LFB: Ta première tournée était en partie en co-plateau avec Simia, tu l’as vécu comment ?
Nemo: Moi j’ai kiffé. Puis vu que je suis pas connu, les gens qui viennent me voir, la plupart du temps c’est pour la headline. Bah moi, j’aime trop le défi. Ça me fait pas peur de jouer devant un public qui ne me connaît pas du tout. Ce qui me fait peur c’est juste qu’il n’y ait personne. Ça arrive à tout le monde. Et là, aux Francos notamment, ils m’ont un peu appris à me lâcher. Même s’il y a trois personnes, il faut faire le même concert devant trois personnes ou devant 500 personnes parce que les trois personnes ont payé, elles sont là, il faut les respecter.
J’ai trop envie de faire des très grosses scènes. Pour les Francofolies, je trouve que là, c’est l’exercice maximum parce que personne me connaîtra. C’est entre deux artistes et les gens vont peut être se foutre de ma gueule, mais je m’en fous, je vais faire mon truc au max et je vais profiter. Pour l’instant, je n’ai pas vraiment fait de festivals donc j’ai hâte, on joue aux Francofolies, le lendemain à Musilac, on joue à minuit sur une grosse scène je pense qu’on va faire un set full rave, full techno agressif.
LFB: Tu penses travailler encore sur des EPs pendant un moment ou est-ce que tu réfléchis à l’album?

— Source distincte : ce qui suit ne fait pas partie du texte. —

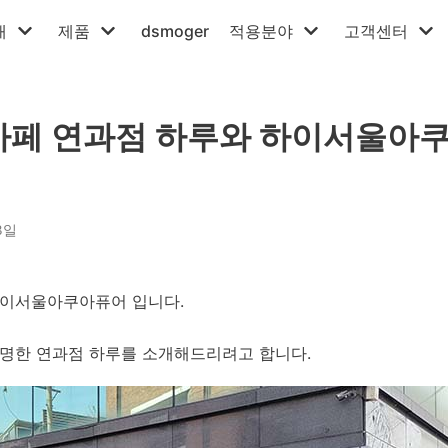
개
제품
dsmoger
적용분야
고객센터
카페 연과점 하루와 하이서울아
3일
하이서울아쿠아퓨어 입니다.
유명한 연과점 하루를 소개해드리려고 합니다.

Nemo: Ouais j’y pense, j’y pense. Mais en ce moment je travaille sur une mixtape.
Ça va rassembler tous les morceaux que j’ai fait depuis longtemps qui traînent dans mon disque dur, beaucoup de morceaux avec des potes, des interludes un peu marrantes, ce sera une sorte d’anti album, pour l’album que je prépare là. Donc peut être qu’il y aura dans la mixtape des bouts de maquettes et au final ce sera des vrais morceaux dans l’album, j’aime bien cette idée là.
Mais l’album pour l’instant n’est pas commencé. Ça me fait un peu peur, mais en même temps, je suis trop excité de le faire. LOVEANYWAY, c’est un peu un mini album. Pour moi en tout cas, je trouve que les tracks sont cohérentes entre elles, plus que sur le premier où c’était moins réfléchi.
Le premier projet, je ne savais pas à quoi m’attendre, j’avais peu de pression. Et on a eu de la chance, à mon échelle, il a plutôt bien marché. Ça m’a un peu mis la pression pour arriver à faire aussi bien. Après, il faut se détacher. Je sais que les chiffres et tout ça, c’est que de la merde. Mais forcément, quand tu es artiste, c’est un peu ton seul repère hors concert. Maintenant j’ai envie d’aller conquérir un nouveau public et ça va passer par les concerts. Et par la mixtape j’espère, parce que je sens qu’elle va être géniale. Là on part en Bretagne, sur une île avec tous les potes en mai pour travailler sur ça.
LFB: Qu’est ce qu’on peut te souhaiter pour la suite?
Nemo: Du bonheur j’espère. Trouver la paix, faire des bonnes musiques et plein de concerts.